Post: # 180325Post contadina »

This is fresh yeast. I started doing a long first rise in the fridge for pizza dough as it improves elasticity but have found that it improves the flavour and texture of bread. sometimes I leave for a few hours, other times overnight, I've even left it for a couple of days in the fridge and it always turns out good.

Please share some of your levening experiences GH. I add a starter from the previous dough to produce a better crumb and flavour.

grahamhobbs
A selfsufficientish Regular
A selfsufficientish Regular
Posts: 1212
Joined: Mon Aug 10, 2009 4:39 pm
Location: London

Re: How do I make bread?

Post: # 180647Post grahamhobbs »

I work for 12 hours a day, so my bread making has to fit around this. Previously I made bread very fast ( I could get wholemeal rolls on the table in under an hour), this was in the days when you could only buy commercial bread or wholemeal loaves from health food shops that were like bricks. So the hot bread of an evening after work seemed great.
Later, my OH started to experiment with sourdough. Sometimes the results were spectacular, sometimes not so good. It seemed quite variable and enourmously complicated, feeding the starter, and you needed to be at home during the day to meet the timings. Well after a while she got fed up with it, producing bread regularly restricted her life too much. But I had realised that real bread had real flavour.
I then went back to yeasted bread but utilising a long fermentation by using tiny amounts of yeast, cold water and putting the dough in a cold place (not the fridge). At this time I didn't really realise you could put dough in the fridge. For a 1000g of flour I used about 1/4 teaspoon of dried yeast. This gave a fermentation time of 18 - 24 hours.
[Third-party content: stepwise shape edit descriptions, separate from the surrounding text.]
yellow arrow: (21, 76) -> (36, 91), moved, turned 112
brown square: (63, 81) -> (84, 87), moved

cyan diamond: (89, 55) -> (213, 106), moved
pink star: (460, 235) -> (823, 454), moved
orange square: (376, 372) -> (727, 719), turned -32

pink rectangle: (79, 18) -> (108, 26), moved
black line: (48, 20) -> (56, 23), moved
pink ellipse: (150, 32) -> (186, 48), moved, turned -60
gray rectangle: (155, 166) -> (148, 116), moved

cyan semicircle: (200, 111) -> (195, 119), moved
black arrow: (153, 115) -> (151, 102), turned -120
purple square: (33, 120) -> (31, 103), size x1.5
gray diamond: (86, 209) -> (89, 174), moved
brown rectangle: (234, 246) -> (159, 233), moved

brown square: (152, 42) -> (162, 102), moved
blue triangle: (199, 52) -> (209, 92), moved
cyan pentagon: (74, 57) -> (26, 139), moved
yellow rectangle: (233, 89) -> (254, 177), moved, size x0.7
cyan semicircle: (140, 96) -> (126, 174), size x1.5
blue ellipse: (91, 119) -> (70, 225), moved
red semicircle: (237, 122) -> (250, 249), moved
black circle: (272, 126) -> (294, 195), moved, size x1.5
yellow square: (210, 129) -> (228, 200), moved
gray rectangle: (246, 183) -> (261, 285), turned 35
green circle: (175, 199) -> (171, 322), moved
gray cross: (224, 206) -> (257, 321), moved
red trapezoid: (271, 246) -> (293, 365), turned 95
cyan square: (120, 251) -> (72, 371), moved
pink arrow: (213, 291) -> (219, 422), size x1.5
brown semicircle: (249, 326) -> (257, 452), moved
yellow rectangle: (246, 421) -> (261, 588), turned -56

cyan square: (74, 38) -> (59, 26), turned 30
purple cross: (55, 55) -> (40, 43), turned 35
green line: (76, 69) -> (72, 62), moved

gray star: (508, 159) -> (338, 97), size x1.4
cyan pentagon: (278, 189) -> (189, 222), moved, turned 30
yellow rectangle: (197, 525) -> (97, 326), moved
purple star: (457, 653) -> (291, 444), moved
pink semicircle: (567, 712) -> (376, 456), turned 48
It develops wonderful flavours but was a bit hit and miss because of the variability of the timing depending on the ambient temperature, varing quite a bit from summer to winter (our flat does not have central heating).
Recently I have started using a sourdough starter. I use 100g starter to 600g flour 400g water (total 1100g, giving 1kg baked loaf). I knead and put the dough in the fridge overnight, taking it out before I go to work. By the evening it has risen and I can shape, prove and bake.
You can double or treble the amount of starter if you want it to rise more quickly once out of the fridge. You can play around with the proportions to suit your timescale, it doesn't affect the taste significantly. The degree of sourness is more dependant on the starter and how long before it was last replenished. If you don't want a strong sour flavour but want the bread to rise quickly, you can add ordinary yeast alongside the sourdough starter.
Actually I usually mix the flour and water (without salt or starter) in the morning before work. Then in the evening I mix with the starter and salt and knead. This pre-mixing makes hand kneading much easier as well as probably adding to the flavours developed.
This is a two day cycle. I also work the starter to suit this 2 day cycle. When I mix the dough, I replenish the starter by the same amount that I have taken out, ususally half and half, half out, half in (100g starter = 60g flour 40g water). The starter remains out of the fridge when the dough goes in overnight and when the dough comes out in the morning the starter goes in. (This gives the time for the starter to build up again before being put virtually into suspended animation in the fridge)
We usually eat wholemeal bread or a mix of wholemeal and white, sometimes small amounts of rye.
The starter I maintain is wholemeal, though this can be quickly converted to say rye, by replenishing or feeding with rye flour, (this can be done rapidly in a couple of stages within a day) if we want say a 100% rye loaf.
Starting the starter is very easy. Forget all the wierd and wonderful recipes you see people describe. Mix 100g flour with 100g warm water (can be boiled first to remove chlorine, although I haven't found this a problem) in a jar and leave with loose fitting lid in a warm place. Within 2 days it will have started fermenting. Add another 100g flour and 100g warm water. After another couple of days add another 100g of flour (no water), this will give you a starter of dough like consistancy (basically 2/3 water to flour. or in baker's terms 100% flour 66% water). The starter is now ready to start baking with.
I bake bread every 2 days, but the starter will sit happily in the fridge for up to a week without getting too sour. But it will need replenishing then. If you are not baking, then you will need to throw half the starter away and replenish with a half of new flour and water. The frequency of replenishing will affect the sourness of the starter and therefore the final taste of the bread.
I love naturally leavened bread, but as a change a slow fermented yeasted bread can be nice. So I'm going back to experiment with yeasted doughs partially risen in the fridge and partially out to see if I can produce some good breads with more predictable results.
Mixing a bit of 'old dough' in improves the flavour of bread as you say, although I think really long cool fermentations achieve similar results.

User avatar
contadina
A selfsufficientish Regular
A selfsufficientish Regular
Posts: 807
Joined: Thu Mar 29, 2007 12:11 pm
Location: Puglia, Italy

Re: How do I make bread?

Post: # 180655Post contadina »

Brilliant starter tip - I've been nervous owing to the variety of instructions out there.

grahamhobbs
A selfsufficientish Regular
A selfsufficientish Regular
Posts: 1212
Joined: Mon Aug 10, 2009 4:39 pm
Location: London

Re: How do I make bread?

Post: # 180738Post grahamhobbs »

Contadina I was exactly the same. It pisses me off that so many people want to keep things to themselves or make themselves seem so knowledgeable and important, by making everything sound so complicated.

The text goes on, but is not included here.